When you were growing up, did you ever wish that your parents were happy? Did you feel safe when they were happy and peaceful?
My mother was rarely a happy person. Most of the time she was anxious, angry and felt overburdened, even though I was her only child. She rarely laughed and was often upset with me, or my father. Clearly, she made both of us responsible for her happiness and we consistently fell short.
I would have given anything to have had a happy mother - a mother who knew how to take responsibility for her own happiness and pain. I would have loved to have had a mother who showed me how to take loving care of myself instead showing me how to be an unhappy martyr.
Often, in my counseling work with parents, I ask them if their parents were happy. Most of the time they say no. I ask them if they wanted their parents to be happy and invariably they say, "Yes, I would have loved it." Yet these same parents are not taking responsibility for making themselves happy now. They are acting just like their parents - anxious, angry, depressed, withdrawn, resistant, or compliant. They are controlling with each other or with their children in the same ways their parents were controlling.
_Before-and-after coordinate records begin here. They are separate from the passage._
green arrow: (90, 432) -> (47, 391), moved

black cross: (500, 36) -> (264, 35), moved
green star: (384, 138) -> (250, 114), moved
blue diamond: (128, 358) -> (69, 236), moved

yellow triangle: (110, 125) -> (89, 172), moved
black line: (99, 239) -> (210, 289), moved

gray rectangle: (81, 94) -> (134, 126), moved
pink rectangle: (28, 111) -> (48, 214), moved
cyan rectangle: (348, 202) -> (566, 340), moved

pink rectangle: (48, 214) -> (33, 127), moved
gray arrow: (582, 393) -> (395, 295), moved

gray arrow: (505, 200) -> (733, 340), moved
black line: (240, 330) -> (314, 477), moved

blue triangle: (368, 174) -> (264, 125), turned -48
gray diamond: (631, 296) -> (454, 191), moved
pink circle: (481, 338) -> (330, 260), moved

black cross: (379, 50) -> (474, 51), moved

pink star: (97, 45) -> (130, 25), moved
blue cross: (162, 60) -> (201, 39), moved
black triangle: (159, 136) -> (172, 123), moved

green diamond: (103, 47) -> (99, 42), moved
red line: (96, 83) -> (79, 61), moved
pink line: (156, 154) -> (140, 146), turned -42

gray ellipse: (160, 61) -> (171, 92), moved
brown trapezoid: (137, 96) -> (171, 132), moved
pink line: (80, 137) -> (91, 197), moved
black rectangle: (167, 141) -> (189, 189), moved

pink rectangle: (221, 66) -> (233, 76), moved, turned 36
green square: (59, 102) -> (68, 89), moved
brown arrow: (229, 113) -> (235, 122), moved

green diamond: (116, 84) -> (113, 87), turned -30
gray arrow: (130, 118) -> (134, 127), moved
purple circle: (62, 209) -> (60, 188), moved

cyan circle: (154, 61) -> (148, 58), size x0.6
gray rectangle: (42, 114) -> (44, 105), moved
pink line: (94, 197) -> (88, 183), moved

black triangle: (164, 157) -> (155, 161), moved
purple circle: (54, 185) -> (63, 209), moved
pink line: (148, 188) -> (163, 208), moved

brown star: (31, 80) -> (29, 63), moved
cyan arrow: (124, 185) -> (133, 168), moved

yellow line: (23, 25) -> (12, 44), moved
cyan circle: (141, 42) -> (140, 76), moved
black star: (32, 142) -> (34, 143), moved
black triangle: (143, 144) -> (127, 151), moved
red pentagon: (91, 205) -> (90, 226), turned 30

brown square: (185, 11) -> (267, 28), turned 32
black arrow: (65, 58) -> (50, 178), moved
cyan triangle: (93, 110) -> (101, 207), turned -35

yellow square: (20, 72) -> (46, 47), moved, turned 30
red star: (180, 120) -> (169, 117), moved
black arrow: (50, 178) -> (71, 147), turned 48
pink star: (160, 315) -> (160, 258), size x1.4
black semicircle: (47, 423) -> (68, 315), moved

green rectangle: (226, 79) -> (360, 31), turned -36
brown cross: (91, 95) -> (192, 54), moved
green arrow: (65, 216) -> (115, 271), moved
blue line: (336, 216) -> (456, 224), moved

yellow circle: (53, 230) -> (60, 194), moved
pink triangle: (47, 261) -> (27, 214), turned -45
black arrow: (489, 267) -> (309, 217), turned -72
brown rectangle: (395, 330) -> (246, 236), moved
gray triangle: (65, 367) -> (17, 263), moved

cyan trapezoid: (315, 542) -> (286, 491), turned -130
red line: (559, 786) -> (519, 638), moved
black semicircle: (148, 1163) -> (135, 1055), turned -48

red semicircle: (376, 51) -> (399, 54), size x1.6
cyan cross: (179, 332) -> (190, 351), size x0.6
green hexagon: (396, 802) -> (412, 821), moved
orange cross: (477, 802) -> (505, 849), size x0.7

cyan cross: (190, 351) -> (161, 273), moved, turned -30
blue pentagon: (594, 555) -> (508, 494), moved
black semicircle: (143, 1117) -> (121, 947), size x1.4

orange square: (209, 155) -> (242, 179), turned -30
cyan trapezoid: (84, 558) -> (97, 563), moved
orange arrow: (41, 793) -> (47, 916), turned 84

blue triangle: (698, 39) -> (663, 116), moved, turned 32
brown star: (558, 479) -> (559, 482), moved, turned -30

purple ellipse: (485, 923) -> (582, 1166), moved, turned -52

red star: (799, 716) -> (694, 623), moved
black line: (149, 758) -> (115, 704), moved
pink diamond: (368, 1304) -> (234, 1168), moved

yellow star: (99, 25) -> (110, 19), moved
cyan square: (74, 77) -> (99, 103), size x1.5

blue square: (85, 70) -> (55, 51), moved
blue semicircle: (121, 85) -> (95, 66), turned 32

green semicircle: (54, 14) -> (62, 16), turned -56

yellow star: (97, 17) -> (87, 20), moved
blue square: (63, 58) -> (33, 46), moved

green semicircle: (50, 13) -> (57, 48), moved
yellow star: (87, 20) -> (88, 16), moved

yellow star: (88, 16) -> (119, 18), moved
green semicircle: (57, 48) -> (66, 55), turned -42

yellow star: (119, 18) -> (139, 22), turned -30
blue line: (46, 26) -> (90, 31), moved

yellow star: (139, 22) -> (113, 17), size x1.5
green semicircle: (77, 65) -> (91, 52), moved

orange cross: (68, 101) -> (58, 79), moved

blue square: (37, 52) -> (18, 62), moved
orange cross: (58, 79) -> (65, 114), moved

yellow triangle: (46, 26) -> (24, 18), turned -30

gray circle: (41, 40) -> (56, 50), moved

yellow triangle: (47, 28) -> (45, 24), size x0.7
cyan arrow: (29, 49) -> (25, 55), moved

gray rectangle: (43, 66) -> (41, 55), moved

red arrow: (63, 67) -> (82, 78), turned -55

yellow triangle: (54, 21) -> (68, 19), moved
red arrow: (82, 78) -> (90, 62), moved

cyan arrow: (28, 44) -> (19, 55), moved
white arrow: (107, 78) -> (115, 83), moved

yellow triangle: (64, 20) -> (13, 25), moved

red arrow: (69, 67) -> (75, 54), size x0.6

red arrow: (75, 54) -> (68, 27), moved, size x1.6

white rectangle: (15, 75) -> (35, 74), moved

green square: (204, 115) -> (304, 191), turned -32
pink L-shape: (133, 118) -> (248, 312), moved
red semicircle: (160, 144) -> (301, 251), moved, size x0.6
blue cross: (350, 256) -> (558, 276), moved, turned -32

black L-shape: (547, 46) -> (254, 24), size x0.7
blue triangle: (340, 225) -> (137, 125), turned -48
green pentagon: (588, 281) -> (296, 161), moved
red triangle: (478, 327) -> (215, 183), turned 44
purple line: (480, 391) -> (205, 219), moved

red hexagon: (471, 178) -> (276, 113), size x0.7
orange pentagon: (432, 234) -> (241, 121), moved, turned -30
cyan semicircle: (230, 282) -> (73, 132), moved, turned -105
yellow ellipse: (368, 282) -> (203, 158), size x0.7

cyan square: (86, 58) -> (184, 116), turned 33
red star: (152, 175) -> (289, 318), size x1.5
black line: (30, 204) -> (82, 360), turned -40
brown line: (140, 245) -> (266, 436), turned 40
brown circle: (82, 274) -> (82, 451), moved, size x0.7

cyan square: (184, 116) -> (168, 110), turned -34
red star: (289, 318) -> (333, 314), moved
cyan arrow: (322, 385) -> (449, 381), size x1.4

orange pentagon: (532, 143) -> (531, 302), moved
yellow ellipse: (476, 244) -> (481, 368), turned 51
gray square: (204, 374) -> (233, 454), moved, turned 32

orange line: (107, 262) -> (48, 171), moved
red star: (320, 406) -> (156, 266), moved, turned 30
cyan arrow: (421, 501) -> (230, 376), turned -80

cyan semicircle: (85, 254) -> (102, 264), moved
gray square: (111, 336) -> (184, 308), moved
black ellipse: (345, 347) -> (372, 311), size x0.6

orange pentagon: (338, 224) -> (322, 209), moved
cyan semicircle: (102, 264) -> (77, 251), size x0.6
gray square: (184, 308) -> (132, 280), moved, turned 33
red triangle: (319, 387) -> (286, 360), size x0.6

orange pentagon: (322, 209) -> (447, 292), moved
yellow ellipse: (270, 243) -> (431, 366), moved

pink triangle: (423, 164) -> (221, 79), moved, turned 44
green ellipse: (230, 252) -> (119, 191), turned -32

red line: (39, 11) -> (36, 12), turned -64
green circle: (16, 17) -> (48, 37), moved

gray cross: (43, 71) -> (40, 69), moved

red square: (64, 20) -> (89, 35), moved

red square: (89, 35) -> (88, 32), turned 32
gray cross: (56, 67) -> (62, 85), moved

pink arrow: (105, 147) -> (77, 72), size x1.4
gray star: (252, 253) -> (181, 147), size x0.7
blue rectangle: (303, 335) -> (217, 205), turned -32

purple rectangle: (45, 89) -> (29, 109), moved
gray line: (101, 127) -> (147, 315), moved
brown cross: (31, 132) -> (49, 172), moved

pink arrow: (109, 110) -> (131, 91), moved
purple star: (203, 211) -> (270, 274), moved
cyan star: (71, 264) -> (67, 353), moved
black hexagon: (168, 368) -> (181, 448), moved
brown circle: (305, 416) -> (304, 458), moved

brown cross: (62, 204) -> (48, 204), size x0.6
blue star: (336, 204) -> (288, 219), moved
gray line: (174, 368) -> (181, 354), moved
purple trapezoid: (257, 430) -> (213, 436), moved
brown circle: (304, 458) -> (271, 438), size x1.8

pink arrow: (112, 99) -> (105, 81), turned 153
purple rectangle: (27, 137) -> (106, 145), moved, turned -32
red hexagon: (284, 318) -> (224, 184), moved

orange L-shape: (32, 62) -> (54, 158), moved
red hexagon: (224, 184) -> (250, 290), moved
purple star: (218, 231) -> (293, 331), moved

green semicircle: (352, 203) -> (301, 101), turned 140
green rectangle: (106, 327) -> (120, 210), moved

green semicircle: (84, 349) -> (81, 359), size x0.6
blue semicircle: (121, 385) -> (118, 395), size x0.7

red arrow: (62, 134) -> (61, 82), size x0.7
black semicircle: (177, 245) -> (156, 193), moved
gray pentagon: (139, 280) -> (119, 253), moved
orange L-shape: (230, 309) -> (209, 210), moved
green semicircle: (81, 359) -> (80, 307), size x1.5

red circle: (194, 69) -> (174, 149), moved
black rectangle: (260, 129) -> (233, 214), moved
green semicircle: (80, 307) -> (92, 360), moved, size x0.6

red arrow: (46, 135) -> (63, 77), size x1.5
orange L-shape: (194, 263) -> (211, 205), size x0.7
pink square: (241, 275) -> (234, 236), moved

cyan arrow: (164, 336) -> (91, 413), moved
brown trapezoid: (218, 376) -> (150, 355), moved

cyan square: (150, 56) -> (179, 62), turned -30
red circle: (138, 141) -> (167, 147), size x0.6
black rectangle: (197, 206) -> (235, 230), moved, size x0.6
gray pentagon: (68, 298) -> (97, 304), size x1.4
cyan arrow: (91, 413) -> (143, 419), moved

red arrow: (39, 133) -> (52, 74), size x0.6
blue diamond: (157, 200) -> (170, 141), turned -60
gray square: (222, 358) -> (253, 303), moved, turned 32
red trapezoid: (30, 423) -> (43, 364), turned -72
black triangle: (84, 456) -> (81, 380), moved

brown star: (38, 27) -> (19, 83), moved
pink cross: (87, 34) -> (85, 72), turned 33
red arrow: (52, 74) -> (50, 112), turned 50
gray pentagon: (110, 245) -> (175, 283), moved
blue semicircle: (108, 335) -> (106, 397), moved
"As parents," I say to them, "it is your responsibility to learn how to make yourselves happy so you can be role models for your children. How can your children learn how to take emotional responsibility if you don't? Right now, you are role modeling being a victim of your circumstances instead of being an emotionally responsible adult. You are using your anger, upsets and unhappiness to control your children, or you are putting yourself aside to take care of everyone but yourself. How can they learn to take care of themselves if you are not taking care of yourselves?"